Despite I'm not an economist, I'd simply answer the following from common sense 
point of view:

1. I'll take the same strategy as you did because I'm sure the return from IDR 
Bonds is still higher than US Bonds, and on top of that I believe that IDR will 
strengthen over USD.  I'll also put some fund in Gold as to protect it from 
inflation.

2. I believe Indonesia Govt will put best effort to ensure and maintain the 
surplus trade position and also put another best effort to apply Good Corporate 
Governance so that the use of govt budget will be effective and efficient, and 
eventually it will have the impact on the strengthening of IDR currency. In the 
case of the IDR weakening, it's just a temporary situation.

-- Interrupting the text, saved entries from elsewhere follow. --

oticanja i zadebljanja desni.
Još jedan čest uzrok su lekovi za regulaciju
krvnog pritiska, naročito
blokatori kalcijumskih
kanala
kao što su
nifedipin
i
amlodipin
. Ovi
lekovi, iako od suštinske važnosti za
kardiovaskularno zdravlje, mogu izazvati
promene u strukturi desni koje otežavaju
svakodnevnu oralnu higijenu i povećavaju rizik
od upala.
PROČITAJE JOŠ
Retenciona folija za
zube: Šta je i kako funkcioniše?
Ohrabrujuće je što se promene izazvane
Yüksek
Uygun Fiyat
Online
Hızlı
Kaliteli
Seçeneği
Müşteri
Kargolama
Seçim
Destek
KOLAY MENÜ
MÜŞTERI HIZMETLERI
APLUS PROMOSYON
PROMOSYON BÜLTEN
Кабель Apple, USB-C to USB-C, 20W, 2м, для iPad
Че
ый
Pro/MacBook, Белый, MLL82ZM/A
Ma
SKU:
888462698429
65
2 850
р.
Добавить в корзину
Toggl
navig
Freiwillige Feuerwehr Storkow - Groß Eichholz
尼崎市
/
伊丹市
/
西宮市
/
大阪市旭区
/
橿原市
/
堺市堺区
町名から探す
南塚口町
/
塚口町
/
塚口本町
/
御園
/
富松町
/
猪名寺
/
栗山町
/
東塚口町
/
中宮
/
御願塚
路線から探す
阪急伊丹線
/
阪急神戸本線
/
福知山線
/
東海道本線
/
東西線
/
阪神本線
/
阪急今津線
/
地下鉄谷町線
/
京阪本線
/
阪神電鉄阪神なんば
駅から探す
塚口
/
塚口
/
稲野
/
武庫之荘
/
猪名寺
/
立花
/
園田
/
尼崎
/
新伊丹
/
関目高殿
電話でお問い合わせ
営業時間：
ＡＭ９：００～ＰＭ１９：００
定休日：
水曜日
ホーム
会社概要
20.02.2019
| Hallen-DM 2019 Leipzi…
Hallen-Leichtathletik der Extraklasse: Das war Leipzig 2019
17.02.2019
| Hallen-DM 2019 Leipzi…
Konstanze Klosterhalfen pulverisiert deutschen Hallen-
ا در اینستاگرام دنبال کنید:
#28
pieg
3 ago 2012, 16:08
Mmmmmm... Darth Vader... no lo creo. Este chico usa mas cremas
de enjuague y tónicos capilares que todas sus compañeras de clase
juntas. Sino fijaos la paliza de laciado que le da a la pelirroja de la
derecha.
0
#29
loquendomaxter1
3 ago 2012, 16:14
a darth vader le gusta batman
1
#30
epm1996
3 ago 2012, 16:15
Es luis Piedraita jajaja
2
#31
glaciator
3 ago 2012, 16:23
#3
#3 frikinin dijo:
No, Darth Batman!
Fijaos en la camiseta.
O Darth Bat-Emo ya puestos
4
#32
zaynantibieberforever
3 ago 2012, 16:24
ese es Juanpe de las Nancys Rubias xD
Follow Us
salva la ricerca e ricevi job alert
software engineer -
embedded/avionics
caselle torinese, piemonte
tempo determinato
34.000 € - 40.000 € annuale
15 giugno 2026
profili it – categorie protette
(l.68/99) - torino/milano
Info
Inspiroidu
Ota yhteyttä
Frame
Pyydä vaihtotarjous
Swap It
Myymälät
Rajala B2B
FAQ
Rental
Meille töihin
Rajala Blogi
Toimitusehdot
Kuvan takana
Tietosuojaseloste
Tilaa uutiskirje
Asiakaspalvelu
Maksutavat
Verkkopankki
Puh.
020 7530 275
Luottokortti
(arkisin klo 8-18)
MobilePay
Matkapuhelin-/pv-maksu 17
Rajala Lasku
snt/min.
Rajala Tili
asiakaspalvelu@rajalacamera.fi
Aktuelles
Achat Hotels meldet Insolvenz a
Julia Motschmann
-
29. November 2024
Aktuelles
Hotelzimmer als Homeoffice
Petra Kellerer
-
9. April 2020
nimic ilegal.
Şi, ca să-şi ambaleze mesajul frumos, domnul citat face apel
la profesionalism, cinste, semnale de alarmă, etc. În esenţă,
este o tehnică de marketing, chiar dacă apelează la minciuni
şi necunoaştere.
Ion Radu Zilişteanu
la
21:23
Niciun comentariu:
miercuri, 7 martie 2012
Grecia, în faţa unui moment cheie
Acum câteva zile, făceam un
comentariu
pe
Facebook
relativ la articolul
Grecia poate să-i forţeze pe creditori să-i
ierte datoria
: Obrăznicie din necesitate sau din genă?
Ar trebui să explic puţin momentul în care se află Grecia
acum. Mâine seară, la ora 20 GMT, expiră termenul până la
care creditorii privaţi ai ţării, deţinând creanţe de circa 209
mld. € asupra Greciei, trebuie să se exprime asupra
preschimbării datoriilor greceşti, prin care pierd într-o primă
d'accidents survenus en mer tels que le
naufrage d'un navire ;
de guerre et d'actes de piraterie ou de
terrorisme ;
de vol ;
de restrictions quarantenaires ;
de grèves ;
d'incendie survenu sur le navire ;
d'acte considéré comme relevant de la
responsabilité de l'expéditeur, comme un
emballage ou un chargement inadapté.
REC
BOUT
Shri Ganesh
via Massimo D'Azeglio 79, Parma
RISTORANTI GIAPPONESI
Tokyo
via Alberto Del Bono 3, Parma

3. As Indonesia has a comparative advantage in natural resources and consumer 
spending power, I think commodities especially Coal and plantation, and 
consumer + cement sector stocks are still the best to pick (the challenge is 
some stocks have been too expensive now).....for point 3, I guess Embah and You 
know much better.

Last but not least, ALL of OB members Love You Full.

Hehehe..........
         
Sent from my XL BlackBerry®.                                                 
[Total confidence arises when total truth (wisdom) and total goodness 
(compassion) are on our side.]                    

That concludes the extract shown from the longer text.